In other news, I'm starting a series of giveaways on the Facebook Fan Page of Running Away to Home. We'll be giving away stuff like free signed copies of the book (this weeks' prize) or a batch of Jim's mom's oatmeal peanut butter chocolate chip cookies. Get on over there and join the fun!
January 3, 2012
Muffy's Story
[Editor's Note: The Secret Lives of 19th Street Hens is an occasional series on this blog. No chickens were harmed during the making of this story. Unless you count an accidental stepping-upon, which just happens sometimes.]
It all began with four tan walls and a bright light. Consciousness was abrupt, jarring. We all hail from Texas, and just two days after the egg cracked en route to a feed store up north, I was cracking, too. There was the press of all that peeping fluff. The uncertainty of our ultimate destination. Giant hands grabbing, always grabbing. We arrived at a post office in Iowa: a box of terrorized chicks, compulsively eating. Some of us were lost in the mail. The trip to the feed and garden store where we'd be sold like chattel was grim.
In this whirl of chaos and uncertainty, my art spirit was born. From the first moment I could form thought, this one never faded: I am a painter.
I calmed when I understood my calling. I remained steady but watchful until one hand grabbed, and it did not let go. This, I have come to know, is The Main Hand. The Main Hand set me inside the tan walls. I was chosen for this life. The light came later.
My prison is my emancipation.
I was joined by five others. They know my work, but they don't necessarily get it. But as Sherwood Anderson wrote in his masterpiece, Winesburg, Ohio: "You must try to forget all you have learned. You must begin to dream. From this time on you must shut your ears to the roaring of the voices."
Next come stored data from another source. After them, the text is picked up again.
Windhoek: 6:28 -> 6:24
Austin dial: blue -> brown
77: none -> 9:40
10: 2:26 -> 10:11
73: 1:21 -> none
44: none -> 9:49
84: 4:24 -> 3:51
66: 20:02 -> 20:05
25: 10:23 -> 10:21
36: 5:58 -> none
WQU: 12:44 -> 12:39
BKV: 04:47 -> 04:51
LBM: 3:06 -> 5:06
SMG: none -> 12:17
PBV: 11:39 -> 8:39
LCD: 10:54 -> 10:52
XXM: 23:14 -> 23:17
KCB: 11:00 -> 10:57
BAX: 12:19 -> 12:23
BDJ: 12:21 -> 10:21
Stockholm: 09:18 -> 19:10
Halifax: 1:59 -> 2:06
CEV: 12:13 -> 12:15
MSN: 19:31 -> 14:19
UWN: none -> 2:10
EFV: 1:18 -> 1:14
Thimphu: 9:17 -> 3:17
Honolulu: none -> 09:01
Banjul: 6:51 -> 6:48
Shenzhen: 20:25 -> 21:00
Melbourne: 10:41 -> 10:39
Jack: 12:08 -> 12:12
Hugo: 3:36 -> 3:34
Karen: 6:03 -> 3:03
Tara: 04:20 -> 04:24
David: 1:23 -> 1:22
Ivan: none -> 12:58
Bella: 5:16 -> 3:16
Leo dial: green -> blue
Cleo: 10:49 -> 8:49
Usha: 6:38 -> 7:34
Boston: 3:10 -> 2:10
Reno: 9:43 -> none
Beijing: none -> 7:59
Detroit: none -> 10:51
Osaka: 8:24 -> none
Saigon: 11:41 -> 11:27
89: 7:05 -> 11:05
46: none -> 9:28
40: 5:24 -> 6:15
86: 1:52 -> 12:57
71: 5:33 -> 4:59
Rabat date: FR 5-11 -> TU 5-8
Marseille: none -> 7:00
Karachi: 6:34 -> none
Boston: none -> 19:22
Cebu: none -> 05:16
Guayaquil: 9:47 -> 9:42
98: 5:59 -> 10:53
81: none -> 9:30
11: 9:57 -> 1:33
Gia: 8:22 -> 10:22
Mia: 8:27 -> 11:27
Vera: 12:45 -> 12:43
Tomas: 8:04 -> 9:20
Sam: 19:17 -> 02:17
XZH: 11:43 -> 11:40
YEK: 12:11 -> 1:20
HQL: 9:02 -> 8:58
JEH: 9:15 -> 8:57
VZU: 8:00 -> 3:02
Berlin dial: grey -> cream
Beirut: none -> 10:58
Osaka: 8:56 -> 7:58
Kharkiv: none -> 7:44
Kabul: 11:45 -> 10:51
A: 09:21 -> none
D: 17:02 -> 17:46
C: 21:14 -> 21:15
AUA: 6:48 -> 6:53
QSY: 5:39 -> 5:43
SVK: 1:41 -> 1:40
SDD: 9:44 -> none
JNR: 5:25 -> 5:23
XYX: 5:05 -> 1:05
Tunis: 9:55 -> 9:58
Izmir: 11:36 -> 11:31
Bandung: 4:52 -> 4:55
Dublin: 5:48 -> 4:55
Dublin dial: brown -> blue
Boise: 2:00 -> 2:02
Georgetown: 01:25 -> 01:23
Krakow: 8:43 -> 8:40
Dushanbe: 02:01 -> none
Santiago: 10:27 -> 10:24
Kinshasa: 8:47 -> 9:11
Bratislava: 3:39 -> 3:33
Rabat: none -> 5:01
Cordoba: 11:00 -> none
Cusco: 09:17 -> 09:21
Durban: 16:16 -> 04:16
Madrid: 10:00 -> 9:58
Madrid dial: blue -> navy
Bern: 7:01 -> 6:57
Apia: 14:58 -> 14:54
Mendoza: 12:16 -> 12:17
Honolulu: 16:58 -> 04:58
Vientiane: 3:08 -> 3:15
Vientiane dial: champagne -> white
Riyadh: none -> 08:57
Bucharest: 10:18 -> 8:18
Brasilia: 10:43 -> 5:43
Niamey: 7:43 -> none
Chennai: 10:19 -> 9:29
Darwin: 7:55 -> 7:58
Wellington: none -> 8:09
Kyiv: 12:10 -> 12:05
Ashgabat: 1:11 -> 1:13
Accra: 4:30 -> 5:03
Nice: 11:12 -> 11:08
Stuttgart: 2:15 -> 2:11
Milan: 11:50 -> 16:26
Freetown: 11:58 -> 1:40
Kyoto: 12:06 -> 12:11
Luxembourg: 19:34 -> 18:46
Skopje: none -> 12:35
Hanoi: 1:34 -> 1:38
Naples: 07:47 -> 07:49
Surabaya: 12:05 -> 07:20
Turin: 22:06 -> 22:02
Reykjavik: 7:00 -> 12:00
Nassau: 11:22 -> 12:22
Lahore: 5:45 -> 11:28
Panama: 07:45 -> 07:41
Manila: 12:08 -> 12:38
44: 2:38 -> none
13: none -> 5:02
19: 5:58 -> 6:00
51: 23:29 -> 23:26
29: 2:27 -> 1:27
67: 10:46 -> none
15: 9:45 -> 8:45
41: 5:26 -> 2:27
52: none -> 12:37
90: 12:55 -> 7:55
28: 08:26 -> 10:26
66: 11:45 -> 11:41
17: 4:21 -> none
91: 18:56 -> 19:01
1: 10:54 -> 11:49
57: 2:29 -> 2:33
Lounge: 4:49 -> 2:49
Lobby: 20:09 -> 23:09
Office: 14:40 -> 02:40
And so I shut them. So tightly, in fact, that black tufts of feathers have grown from the sides of my head, and it would appear to the ill-informed that I am wearing earmuffs. I am not. But I am painting. Every day. Using the only medium that is amply available to me: Poop, spread with a piece of straw, upon any surface I can reach. That usually means under the walkway to the laying area. I can think there. Plus, the other chickens are usually on the roost above me, and they leave a great deal of "medium" within easy reach.
Walking the yard and seeking inspiration. If you ever meet my mother, please show her this photo and assure her I am fine.
I do live in fear that The Main Hand will discover what I do. Each morning, before we are allowed out of the coop, I erase evidence of my toils. These paintings are so utterly private, only for us, and we view each piece quietly right after dawn. It's easy to view, discuss, and erase before the day begins to warm—The Main Hand is not an early riser. I paint so that the others can make sense of our existence here. I know they need it, as much as they misinterpret it. I try to act natural as we hustle into the yard.
They'll never know my demons.
What would happen if The Main Hand discovered this subversion? I hope she will understand. I feel that she would: The Main Hand does not peck me like the others do. She throws me sweet things to eat: vegetables, corn, avocado husks. The different foods color the medium, and allow my paintings the depth I seek. So she's in on it, in a way.
Still, I am careful. Every movement outside the coop causes me to fret quietly. If it's not The Main Hand that causes my apprehension, it's the other creatures I've come to know through her names for them: That Damned Cat, The Fucking Squirrel, How Can You Not Love Them Jim.
When the strain becomes too much to bear, I turn to my straw brushes.
A true artist endures.
Dance like no one's watching. Because they probably aren't.
December 28, 2011
A different kind of White Christmas
The first Christmas I spent with Jim's parents in Mason City, I was shocked by the pared-down holiday meal of these quiet Nordic people. I was used to giant platters and casserole crocks strewn over every surface near or in the kitchen of my relatives' homes, and a cavalcade of aunts and uncles stampeding for massive heaps of food, hastily eaten, poorly digested. Mary Ann and Corman Hoff didn't roll that way.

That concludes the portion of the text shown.